Naïve. Super
Thanks to my family,
to my little brother Even, and
to Kim, Egil, Kjetil and Alice.
Contents
Title Page
Dedication
Epigraph
The Wall
The Ball
The Tree
Time
The Bike
The Master
Life
The Forest
The Animals
Four
The Board
Vacuum
The Bird
The Girl
Outer Space
Crazy Love
Girlfriends
The Pope
Elevator
Paul
The Rain
Kiss
Scary
Perspective
The Arm
Form
X-Ray
Meaning
Manifesto
N
The City
The Dog
Hopi
1-800-PARKS
The Library
The Park
Dumber
Close
The Owl and the Pussycat
The Helmet
The Note
Many
The Building
Trees
Journey
The Reply
About the Author
Copyright
‘Anybody who rides a bike
is a friend of mine.’
Gary Fisher
The Wall
I have two friends. A good one and a bad one. And then there’s my brother. He might not be quite as friendly as I am, but he’s OK.

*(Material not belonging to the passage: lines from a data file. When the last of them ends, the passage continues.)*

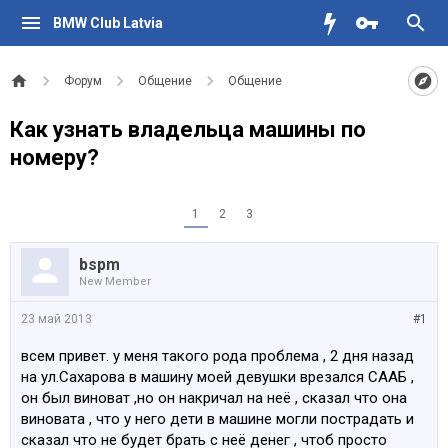
BMW Club Latvia
Форум
Общение
Общение
Как узнать владельца машины по
номеру?
1
2
3
bspm
New Member
23 май 2013
#1
всем привет. у меня такого рода проблема , 2 дня назад
на ул.Сахарова в машину моей девушки врезался СААБ ,
он был виноват ,но он накричал на неё , сказал что она
виновата , что у него дети в машине могли пострадать и
сказал что не будет брать с неё денег , чтоб просто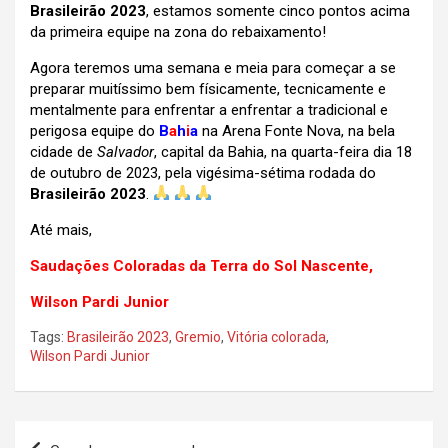
Brasileirão 2023
, estamos somente cinco pontos acima
da primeira equipe na zona do rebaixamento!
Agora teremos uma semana e meia para começar a se
preparar muitíssimo bem físicamente, tecnicamente e
mentalmente para enfrentar a enfrentar a tradicional e
perigosa equipe do
B
a
h
i
a
na Arena Fonte Nova, na bela
cidade de
Salvador
, capital da Bahia, na quarta-feira dia 18
de outubro de 2023, pela vigésima-sétima rodada do
Brasileirão 2023
.
Até mais,
Saudações Coloradas da Terra do Sol Nascente,
Wilson Pardi Junior
Tags:
Brasileirão 2023
,
Gremio
,
Vitória colorada
,
Wilson Pardi Junior
Navegação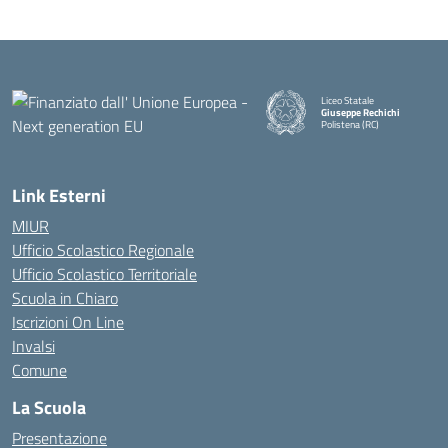
Liceo Statale
Giuseppe Rechichi
Polistena (RC)
— Visita la pagina iniziale della
Link Esterni
MIUR
Ufficio Scolastico Regionale
Ufficio Scolastico Territoriale
Scuola in Chiaro
Iscrizioni On Line
Invalsi
Comune
La Scuola
Presentazione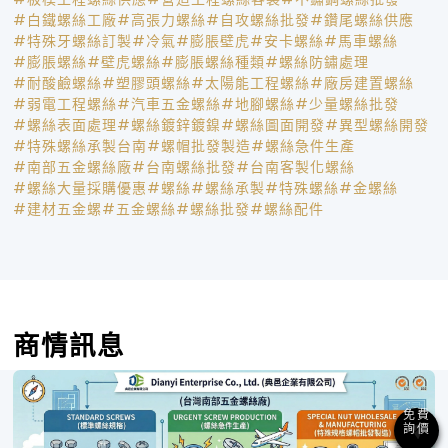
#白鐵螺絲工廠
#高張力螺絲
#自攻螺絲批發
#鑽尾螺絲供應
#特殊牙螺絲訂製
#冷氣
#膨脹壁虎
#安卡螺絲
#馬車螺絲
#膨脹螺絲
#壁虎螺絲
#膨脹螺絲種類
#螺絲防鏽處理
#耐酸鹼螺絲
#塑膠頭螺絲
#太陽能工程螺絲
#廠房建置螺絲
#弱電工程螺絲
#汽車五金螺絲
#地腳螺絲
#少量螺絲批發
#螺絲表面處理
#螺絲鍍鋅鍍鎳
#螺絲圖面開發
#異型螺絲開發
#特殊螺絲承製台南
#螺帽批發製造
#螺絲急件生產
#南部五金螺絲廠
#台南螺絲批發
#台南客製化螺絲
#螺絲大量採購優惠
#螺絲
#螺絲承製
#特殊螺絲
#金螺絲
#建材五金螺
#五金螺絲
#螺絲批發
#螺絲配件
商情訊息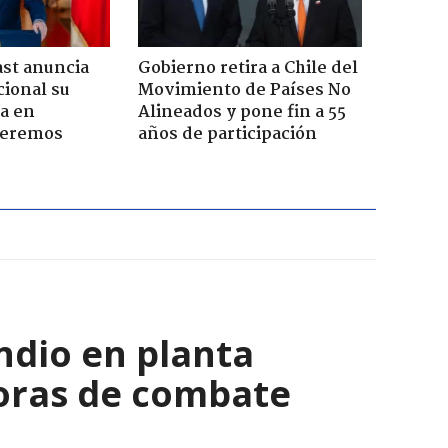
ast anuncia
Gobierno retira a Chile del
ional su
Movimiento de Países No
a en
Alineados y pone fin a 55
Seremos
años de participación
ndio en planta
horas de combate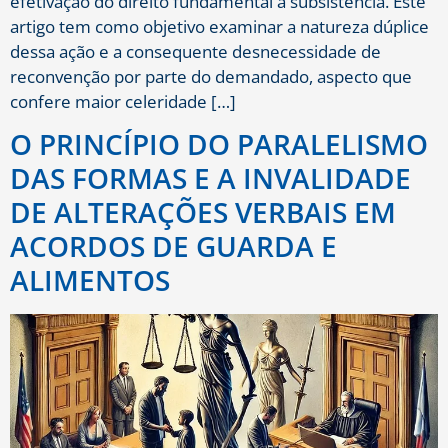
efetivação do direito fundamental à subsistência. Este
artigo tem como objetivo examinar a natureza dúplice
dessa ação e a consequente desnecessidade de
reconvenção por parte do demandado, aspecto que
confere maior celeridade […]
O PRINCÍPIO DO PARALELISMO
DAS FORMAS E A INVALIDADE
DE ALTERAÇÕES VERBAIS EM
ACORDOS DE GUARDA E
ALIMENTOS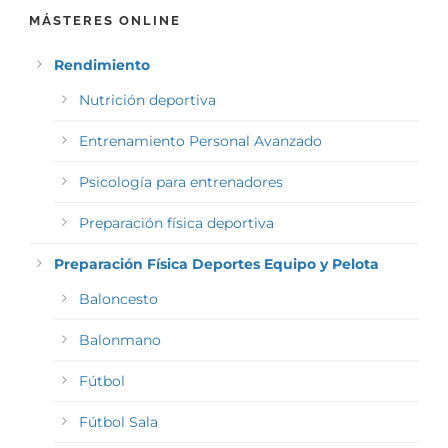
MÁSTERES ONLINE
Rendimiento
Nutrición deportiva
Entrenamiento Personal Avanzado
Psicología para entrenadores
Preparación física deportiva
Preparación Física Deportes Equipo y Pelota
Baloncesto
Balonmano
Fútbol
Fútbol Sala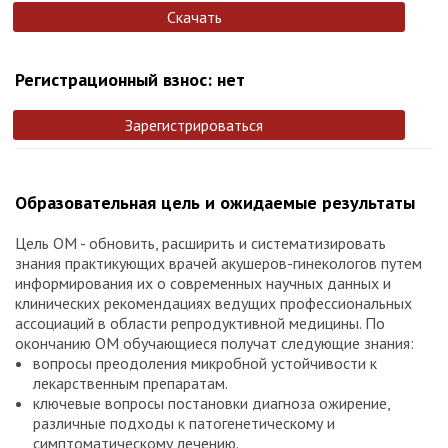
Скачать
Регистрационный взнос: нет
Зарегистрироваться
Образовательная цель и ожидаемые результаты
Цель ОМ - обновить, расширить и систематизировать
знания практикующих врачей акушеров-гинекологов путем
информирования их о современных научных данных и
клинических рекомендациях ведущих профессиональных
ассоциаций в области репродуктивной медицины. По
окончанию ОМ обучающиеся получат следующие знания:
вопросы преодоления микробной устойчивости к
лекарственным препаратам.
ключевые вопросы постановки диагноза ожирение,
различные подходы к патогенетическому и
симптоматическому лечению.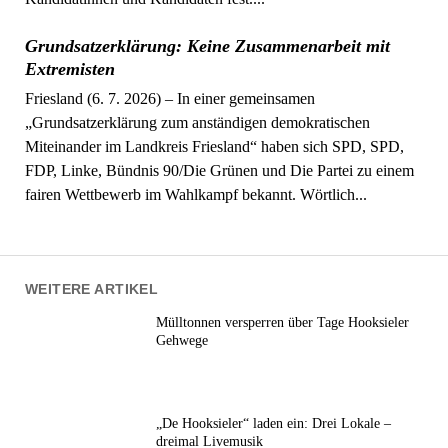
Grundsatzerklärung: Keine Zusammenarbeit mit
Extremisten
Friesland (6. 7. 2026) – In einer gemeinsamen
„Grundsatzerklärung zum anständigen demokratischen
Miteinander im Landkreis Friesland“ haben sich SPD, SPD,
FDP, Linke, Bündnis 90/Die Grünen und Die Partei zu einem
fairen Wettbewerb im Wahlkampf bekannt. Wörtlich...
WEITERE ARTIKEL
Mülltonnen versperren über Tage Hooksieler
Gehwege
„De Hooksieler“ laden ein: Drei Lokale –
dreimal Livemusik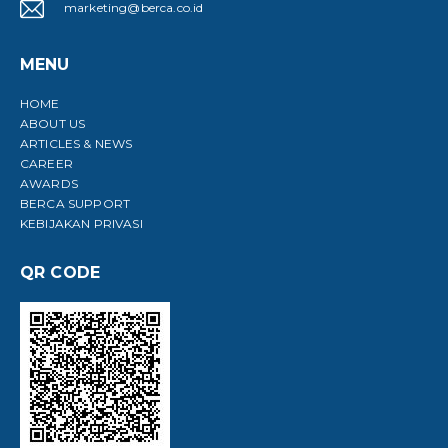
marketing@berca.co.id
MENU
HOME
ABOUT US
ARTICLES & NEWS
CAREER
AWARDS
BERCA SUPPORT
KEBIJAKAN PRIVASI
QR CODE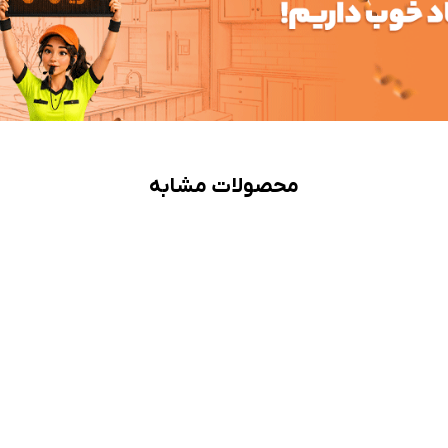
محصولات مشابه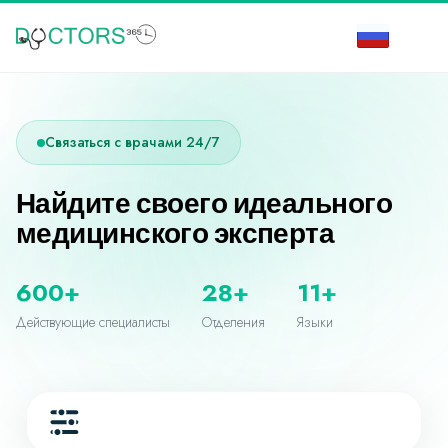
Связаться с врачами 24/7
Найдите своего идеального
медицинского эксперта
600+
28+
11+
Действующие специалисты
Отделения
Языки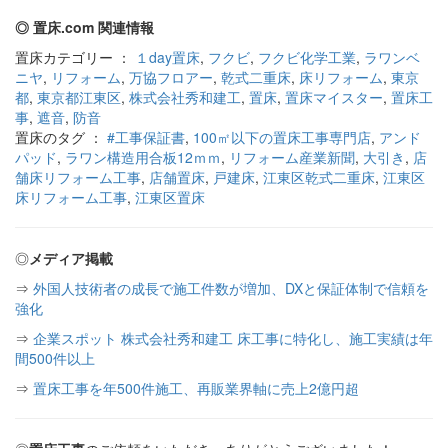
◎ 置床.com 関連情報
置床カテゴリー ：
１day置床
,
フクビ
,
フクビ化学工業
,
ラワンベ
ニヤ
,
リフォーム
,
万協フロアー
,
乾式二重床
,
床リフォーム
,
東京
都
,
東京都江東区
,
株式会社秀和建工
,
置床
,
置床マイスター
,
置床工
事
,
遮音
,
防音
置床のタグ ：
#工事保証書
,
100㎡以下の置床工事専門店
,
アンド
パッド
,
ラワン構造用合板12ｍｍ
,
リフォーム産業新聞
,
大引き
,
店
舗床リフォーム工事
,
店舗置床
,
戸建床
,
江東区乾式二重床
,
江東区
床リフォーム工事
,
江東区置床
◎
メディア掲載
⇒
外国人技術者の成長で施工件数が増加、DXと保証体制で信頼を
強化
⇒
企業スポット 株式会社秀和建工 床工事に特化し、施工実績は年
間500件以上
⇒
置床工事を年500件施工、再販業界軸に売上2億円超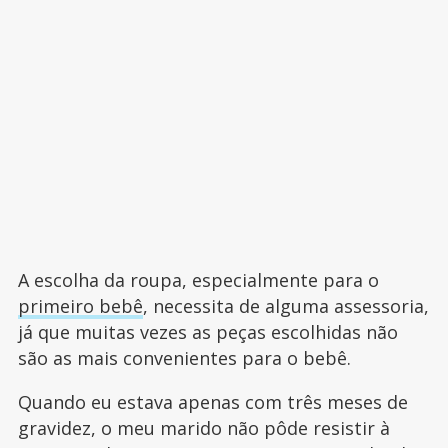
A escolha da roupa, especialmente para o
primeiro bebê
, necessita de alguma assessoria,
já que muitas vezes as peças escolhidas não
são as mais convenientes para o bebê.
Quando eu estava apenas com três meses de
gravidez, o meu marido não pôde resistir à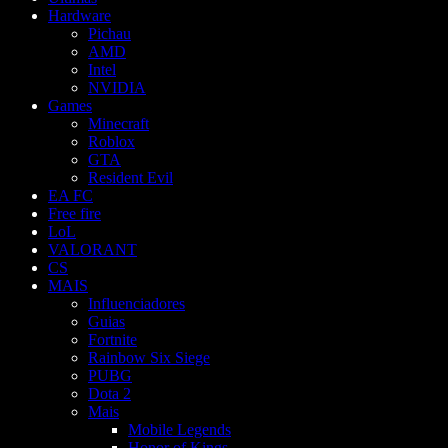
Hardware
Pichau
AMD
Intel
NVIDIA
Games
Minecraft
Roblox
GTA
Resident Evil
EA FC
Free fire
LoL
VALORANT
CS
MAIS
Influenciadores
Guias
Fortnite
Rainbow Six Siege
PUBG
Dota 2
Mais
Mobile Legends
Honor of Kings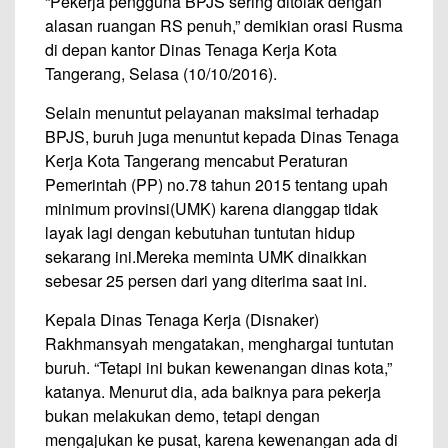
“Pekerja pengguna BPJS sering ditolak dengan
alasan ruangan RS penuh,” demikian orasi Rusma
di depan kantor Dinas Tenaga Kerja Kota
Tangerang, Selasa (10/10/2016).
Selain menuntut pelayanan maksimal terhadap
BPJS, buruh juga menuntut kepada Dinas Tenaga
Kerja Kota Tangerang mencabut Peraturan
Pemerintah (PP) no.78 tahun 2015 tentang upah
minimum provinsi(UMK) karena dianggap tidak
layak lagi dengan kebutuhan tuntutan hidup
sekarang ini.Mereka meminta UMK dinaikkan
sebesar 25 persen dari yang diterima saat ini.
Kepala Dinas Tenaga Kerja (Disnaker)
Rakhmansyah mengatakan, menghargai tuntutan
buruh. “Tetapi ini bukan kewenangan dinas kota,”
katanya. Menurut dia, ada baiknya para pekerja
bukan melakukan demo, tetapi dengan
mengajukan ke pusat, karena kewenangan ada di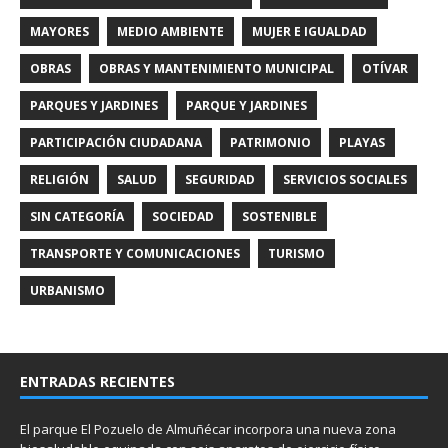
MAYORES
MEDIO AMBIENTE
MUJER E IGUALDAD
OBRAS
OBRAS Y MANTENIMIENTO MUNICIPAL
OTÍVAR
PARQUES Y JARDINES
PARQUE Y JARDINES
PARTICIPACIÓN CIUDADANA
PATRIMONIO
PLAYAS
RELIGIÓN
SALUD
SEGURIDAD
SERVICIOS SOCIALES
SIN CATEGORÍA
SOCIEDAD
SOSTENIBLE
TRANSPORTE Y COMUNICACIONES
TURISMO
URBANISMO
ENTRADAS RECIENTES
El parque El Pozuelo de Almuñécar incorpora una nueva zona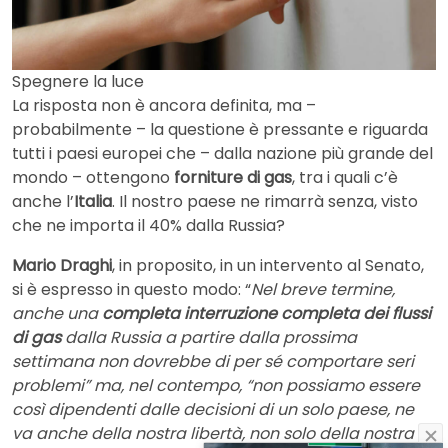
Spegnere la luce
La risposta non è ancora definita, ma –
probabilmente – la questione è pressante e riguarda
tutti i paesi europei che – dalla nazione più grande del
mondo – ottengono
forniture di gas
, tra i quali c’è
anche l’
Italia
. Il nostro paese ne rimarrà senza, visto
che ne importa il 40% dalla Russia?
Mario Draghi
, in proposito, in un intervento al Senato,
si è espresso in questo modo: “
Nel breve termine,
anche una
completa interruzione completa dei flussi
di gas
dalla Russia a partire dalla prossima
settimana non dovrebbe di per sé comportare seri
problemi” ma, nel contempo, “non possiamo essere
così dipendenti dalle decisioni di un solo paese, ne
va anche della nostra libertà, non solo della nostra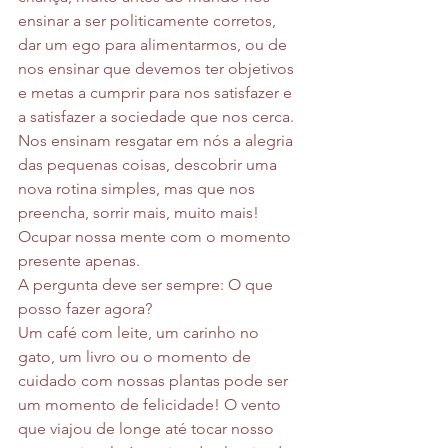
ensinar a ser politicamente corretos, 
dar um ego para alimentarmos, ou de 
nos ensinar que devemos ter objetivos 
e metas a cumprir para nos satisfazer e 
a satisfazer a sociedade que nos cerca.
Nos ensinam resgatar em nós a alegria 
das pequenas coisas, descobrir uma 
nova rotina simples, mas que nos 
preencha, sorrir mais, muito mais! 
Ocupar nossa mente com o momento 
presente apenas. 
A pergunta deve ser sempre: O que 
posso fazer agora?
Um café com leite, um carinho no 
gato, um livro ou o momento de 
cuidado com nossas plantas pode ser 
um momento de felicidade! O vento 
que viajou de longe até tocar nosso 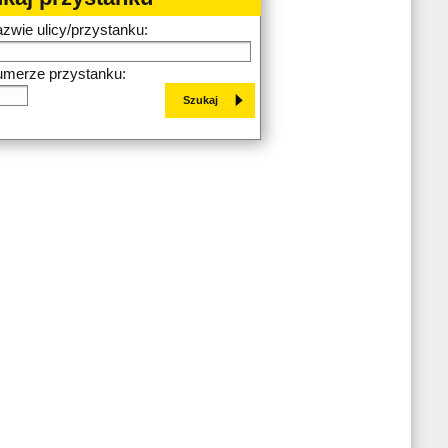
azwie ulicy/przystanku:
umerze przystanku: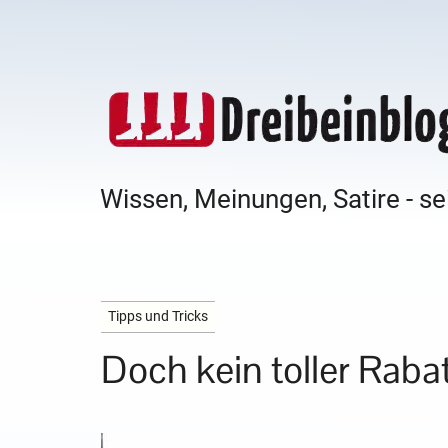
Wissen, Meinungen, Satire - se
Tipps und Tricks
Doch kein toller Rabat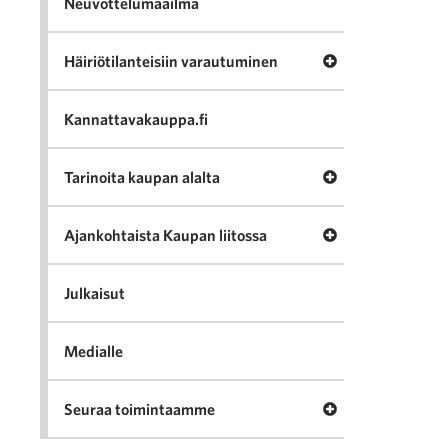
Neuvottelumaailma
Avaa valikko Häir
Häiriötilanteisiin varautuminen
Kannattavakauppa.fi
Avaa valikko Tari
Tarinoita kaupan alalta
Avaa valikko Ajan
Ajankohtaista Kaupan liitossa
Julkaisut
Medialle
Avaa valikko Seu
Seuraa toimintaamme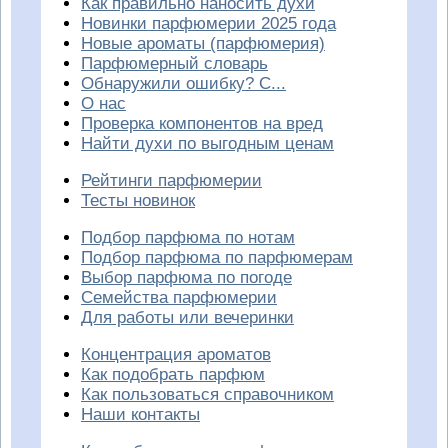
Как правильно наносить духи
Новинки парфюмерии 2025 года
Новые ароматы (парфюмерия)
Парфюмерный словарь
Обнаружили ошибку? С...
О нас
Проверка компонентов на вред
Найти духи по выгодным ценам
Рейтинги парфюмерии
Тесты новинок
Подбор парфюма по нотам
Подбор парфюма по парфюмерам
Выбор парфюма по погоде
Семейства парфюмерии
Для работы или вечеринки
Концентрация ароматов
Как подобрать парфюм
Как пользоваться справочником
Наши контакты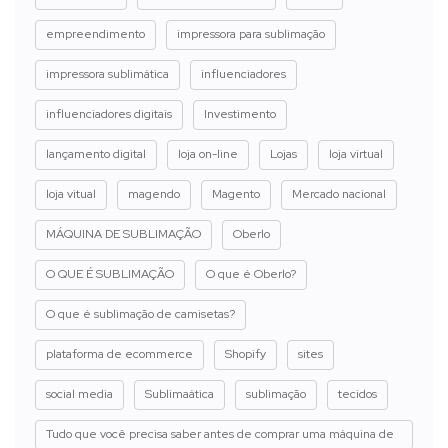
empreendimento
impressora para sublimação
impressora sublimática
influenciadores
influenciadores digitais
Investimento
lançamento digital
loja on-line
Lojas
loja virtual
loja vitual
magendo
Magento
Mercado nacional
MÁQUINA DE SUBLIMAÇÃO
Oberlo
O QUE É SUBLIMAÇÃO
O que é Oberlo?
O que é sublimação de camisetas?
plataforma de ecommerce
Shopify
sites
social media
Sublimaática
sublimação
tecidos
Tudo que você precisa saber antes de comprar uma máquina de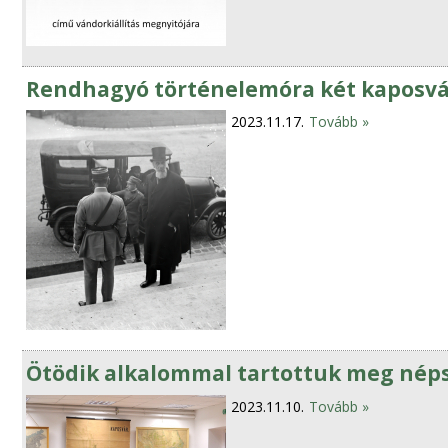
Rendhagyó történelemóra két kaposvá
2023.11.17.
Tovább »
Ötödik alkalommal tartottuk meg nép
2023.11.10.
Tovább »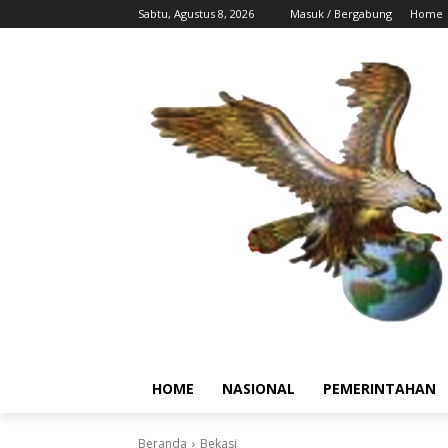
Sabtu, Agustus 8, 2026
Masuk / Bergabung
Home
HOME
NASIONAL
PEMERINTAHAN
Beranda
Bekasi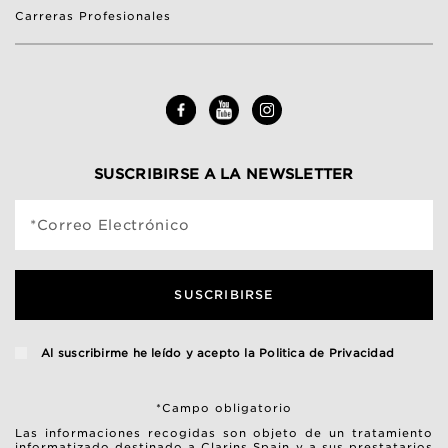
Carreras Profesionales
SUSCRIBIRSE A LA NEWSLETTER
*Correo Electrónico
SUSCRIBIRSE
Al suscribirme he leído y acepto la
Politica de Privacidad
*Campo obligatorio
Las informaciones recogidas son objeto de un tratamiento
informatizado destinado a Clarins Spain y a sus prestatarios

I am borrowing my brother’s flat while he is away. It’s a nice flat. My brother has a fair bit of money. God knows what he does for a living. I’ve been paying little attention to that. He buys or sells something. And now he’s away travelling. He told me where he was going. I have it written down. It might have been Africa.
He has given me a fax number, and instructions to fax him mail and messages. It’s my little job. A simple and manageable job.
In return I am allowed to stay here.
I appreciate that.
It’s just what I need.
A little time to take it easy.
My life has been strange lately. It came to a point where I lost interest in it all.
It was my 25th birthday. A few weeks ago.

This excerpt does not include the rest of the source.